- THE TASK -
Please give again, word for word, the line that contains "ENQUÊTE SUR L’IDENTITÉ BRETONNE" and every line after it to the end of the data, with no other lines.

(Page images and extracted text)
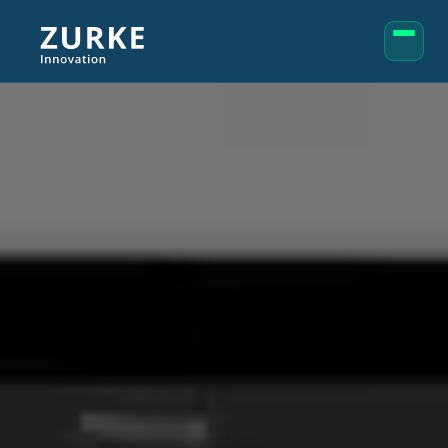
Serviços
POPULAR
Desenvolvimento de Sites
Landing Pages
Tráfego Orgânico
Tráfego Pago
Marketplace Ads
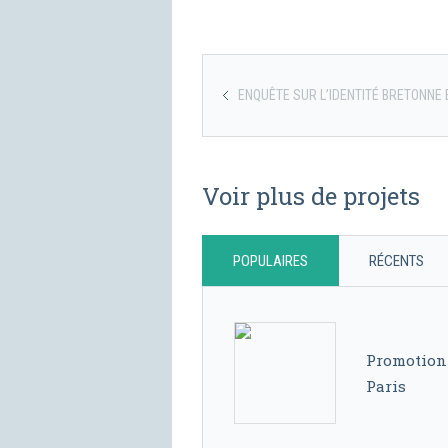
ENQUÊTE SUR L’IDENTITÉ BRETONNE 
Voir plus de projets
POPULAIRES
RÉCENTS
Promotion 
Paris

- RESPONSE AREA -
ENQUÊTE SUR L’IDENTITÉ BRETONNE 
Voir plus de projets
POPULAIRES
RÉCENTS
Promotion 
Paris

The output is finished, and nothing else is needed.